APPLEGATE — Some Applegate Valley activists are vowing to appeal a new multi-unit timber sale and fire-reduction project proposed by the Bureau of Land Management, saying the BLM "gave the finger" to residents trying to collaborate with the agency on the project.
The group Applegate Neighborhood Network is at odds with the BLM's Nedsbar Forest Management Project, which includes logging on O&C lands, after the agency rejected the group's community-generated alternative.
The Applegate group says the project calls for heavy-handed cutting of 5 million board feet of timber scattered over 1,112 acres on O&C and other lands, including logging within a 5,000-acre wilderness study area near Bald Mountain. Revenues from logging on O&C lands feed coffers in Jackson and other counties.
Some of the proposed logging units would be visible from the Sterling Mine Ditch Trail, which is a state designated scenic trail, and in the area of the proposed Jack-Ash Trail linking Jacksonville and Ashland.
After the BLM stiff-armed their community alternative, which proposed about 1 million board feet of commercial logging, group members claim the BLM ignored its Applegate Adaptive Management Area charge for working with the public to craft projects with community support in the Applegate Watershed.

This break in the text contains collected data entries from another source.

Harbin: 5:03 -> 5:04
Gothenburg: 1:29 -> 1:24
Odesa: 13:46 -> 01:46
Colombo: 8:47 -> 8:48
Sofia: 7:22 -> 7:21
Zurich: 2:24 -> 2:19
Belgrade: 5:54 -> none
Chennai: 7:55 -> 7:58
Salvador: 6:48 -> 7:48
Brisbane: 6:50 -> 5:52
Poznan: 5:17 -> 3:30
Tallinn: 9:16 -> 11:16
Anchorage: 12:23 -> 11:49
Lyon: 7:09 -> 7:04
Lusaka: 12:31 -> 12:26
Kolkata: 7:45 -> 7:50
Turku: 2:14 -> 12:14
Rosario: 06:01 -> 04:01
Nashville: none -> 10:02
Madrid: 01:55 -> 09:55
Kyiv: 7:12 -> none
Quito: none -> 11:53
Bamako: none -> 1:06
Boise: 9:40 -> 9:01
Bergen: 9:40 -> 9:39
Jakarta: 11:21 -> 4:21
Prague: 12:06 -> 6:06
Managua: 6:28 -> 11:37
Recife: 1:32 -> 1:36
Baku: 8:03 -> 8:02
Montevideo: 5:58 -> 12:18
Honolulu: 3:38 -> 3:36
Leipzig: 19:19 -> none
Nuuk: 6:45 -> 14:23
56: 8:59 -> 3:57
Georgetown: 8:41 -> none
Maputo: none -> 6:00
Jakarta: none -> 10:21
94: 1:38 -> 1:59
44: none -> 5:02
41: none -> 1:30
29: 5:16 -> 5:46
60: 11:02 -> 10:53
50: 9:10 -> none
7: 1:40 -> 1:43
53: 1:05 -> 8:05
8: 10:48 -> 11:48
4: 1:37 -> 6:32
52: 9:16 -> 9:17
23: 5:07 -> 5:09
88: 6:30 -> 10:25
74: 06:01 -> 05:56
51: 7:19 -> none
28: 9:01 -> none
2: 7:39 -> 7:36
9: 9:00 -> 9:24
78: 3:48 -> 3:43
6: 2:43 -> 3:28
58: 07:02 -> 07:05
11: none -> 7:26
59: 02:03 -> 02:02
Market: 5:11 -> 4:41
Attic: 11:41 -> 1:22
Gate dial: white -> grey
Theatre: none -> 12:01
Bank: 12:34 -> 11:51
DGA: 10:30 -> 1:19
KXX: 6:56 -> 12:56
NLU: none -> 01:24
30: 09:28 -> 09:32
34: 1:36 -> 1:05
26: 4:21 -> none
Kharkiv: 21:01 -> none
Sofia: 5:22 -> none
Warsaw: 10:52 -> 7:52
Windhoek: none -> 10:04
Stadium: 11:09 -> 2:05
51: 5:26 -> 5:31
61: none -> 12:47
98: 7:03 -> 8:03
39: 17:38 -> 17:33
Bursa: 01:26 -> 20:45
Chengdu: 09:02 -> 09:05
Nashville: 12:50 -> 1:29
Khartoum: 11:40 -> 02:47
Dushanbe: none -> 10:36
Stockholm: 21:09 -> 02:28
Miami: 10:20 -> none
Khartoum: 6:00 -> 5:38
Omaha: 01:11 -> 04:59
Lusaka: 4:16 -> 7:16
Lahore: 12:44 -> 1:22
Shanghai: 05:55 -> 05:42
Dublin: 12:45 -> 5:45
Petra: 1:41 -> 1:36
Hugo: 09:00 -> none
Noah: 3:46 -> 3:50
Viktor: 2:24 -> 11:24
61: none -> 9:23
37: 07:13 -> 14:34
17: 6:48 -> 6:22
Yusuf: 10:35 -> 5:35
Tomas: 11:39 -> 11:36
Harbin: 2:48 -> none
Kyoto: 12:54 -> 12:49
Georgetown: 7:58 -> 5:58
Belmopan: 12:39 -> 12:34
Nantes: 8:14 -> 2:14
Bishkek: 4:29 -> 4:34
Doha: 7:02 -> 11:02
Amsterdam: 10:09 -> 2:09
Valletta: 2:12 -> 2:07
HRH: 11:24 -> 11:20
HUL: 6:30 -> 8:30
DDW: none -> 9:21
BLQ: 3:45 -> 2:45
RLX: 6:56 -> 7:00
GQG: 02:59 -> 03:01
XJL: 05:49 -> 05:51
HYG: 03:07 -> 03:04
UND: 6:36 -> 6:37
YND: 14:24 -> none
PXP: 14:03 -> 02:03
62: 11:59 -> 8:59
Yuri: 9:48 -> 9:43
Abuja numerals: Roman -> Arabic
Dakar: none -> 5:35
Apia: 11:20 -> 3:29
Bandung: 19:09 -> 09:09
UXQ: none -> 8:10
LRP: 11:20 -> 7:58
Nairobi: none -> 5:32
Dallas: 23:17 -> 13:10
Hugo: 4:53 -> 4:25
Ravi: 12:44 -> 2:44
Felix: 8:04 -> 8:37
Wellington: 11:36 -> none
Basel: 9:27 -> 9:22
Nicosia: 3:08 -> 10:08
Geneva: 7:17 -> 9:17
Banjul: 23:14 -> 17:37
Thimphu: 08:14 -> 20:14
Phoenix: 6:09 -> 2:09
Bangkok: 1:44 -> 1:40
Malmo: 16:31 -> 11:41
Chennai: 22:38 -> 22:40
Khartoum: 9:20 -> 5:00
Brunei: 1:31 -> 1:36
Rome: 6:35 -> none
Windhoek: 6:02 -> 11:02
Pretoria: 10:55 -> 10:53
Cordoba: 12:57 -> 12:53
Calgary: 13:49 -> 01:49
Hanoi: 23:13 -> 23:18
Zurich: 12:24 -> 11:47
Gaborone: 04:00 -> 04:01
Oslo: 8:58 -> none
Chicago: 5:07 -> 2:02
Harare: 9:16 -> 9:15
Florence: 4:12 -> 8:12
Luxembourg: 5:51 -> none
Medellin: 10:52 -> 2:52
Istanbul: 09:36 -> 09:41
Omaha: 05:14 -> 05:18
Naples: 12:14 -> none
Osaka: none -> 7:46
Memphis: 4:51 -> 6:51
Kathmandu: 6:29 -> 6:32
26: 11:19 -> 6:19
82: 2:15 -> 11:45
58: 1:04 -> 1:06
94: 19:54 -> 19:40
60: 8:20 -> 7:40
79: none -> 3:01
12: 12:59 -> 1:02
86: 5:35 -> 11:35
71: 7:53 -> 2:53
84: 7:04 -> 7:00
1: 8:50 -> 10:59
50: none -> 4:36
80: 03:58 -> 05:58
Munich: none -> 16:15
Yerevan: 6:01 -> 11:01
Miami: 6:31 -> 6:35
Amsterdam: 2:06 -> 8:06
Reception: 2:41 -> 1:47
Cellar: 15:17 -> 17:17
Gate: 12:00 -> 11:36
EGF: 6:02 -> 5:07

"They just simply dropped the whole Adaptive Management Area idea, and it's got everybody upset here, for sure," says Chris Bratt, an Applegate resident and longtime environmental advocate who is on Applegate Neighborhood Network's steering committee. "They just gave the finger to the people in the Applegate."
In her decision announcement, Ashland Resource Area Field Manager Kristi Mastrofini says she chose the project's direction over the community alternative because it best meets the BLM's 1995 Medford District Resources Management Plan for timber resources.
She says the community alternative was "inconsistent" with the two-decades-old management plan and represented an "unwarranted departure" from it.
Kathy Minor, the agency's assistant field manager for the Ashland Resource Area, says the decision represents a meshing of the community alternative and a BLM alternative that originally called for more logging units and more road construction, which were dropped because of public concerns.
The end result, Minor says, is a plan crafted to improve the health of the area's timber stands by focusing on creating better conditions for larger trees.
"I honestly think this decision is a really good compromise from what we originally proposed and what we heard this community wanted," Minor says.
The Applegate Neighborhood Network plans to file an administrative protest to the project before the Thursday deadline, which they hope will suspend the Sept. 22 scheduled bid on the timber sale, says Luke Ruediger, the group's program coordinator.
If the group doesn't get the relief it requests, it will consider a federal lawsuit, he says.
Ruediger says he hopes the formal protest will lead to a sit-down with BLM officials that would allow amendments to the plan to allay what he says are overwhelming community concerns.
"Otherwise, it appears to the community in the Applegate that we have no other option but litigation," Ruediger says.
The Applegate Neighborhood Network plans to protest Sept. 22 outside the BLM's Medford office during the Nedsbar timber auction, Ruediger says.
The project calls for the construction of .42 miles of new permanent roads and 1.33 miles of new temporary roads that would be decommissioned when the projects are done, according to the decision.
Loggers would use five current helicopter landings, seven new landings and four skid trails to get logs out of the woods, and log trucks would use 61 miles of existing roads as haul routes, according to the BLM's Record of Decision.
The work will be done largely within the upper Applegate and Little Applegate watersheds in and around popular recreation trails such as the Sterling Mine Ditch Trail.
The project also calls for noncommercial thinning and other fire fuels-reduction work on 1,027 acres.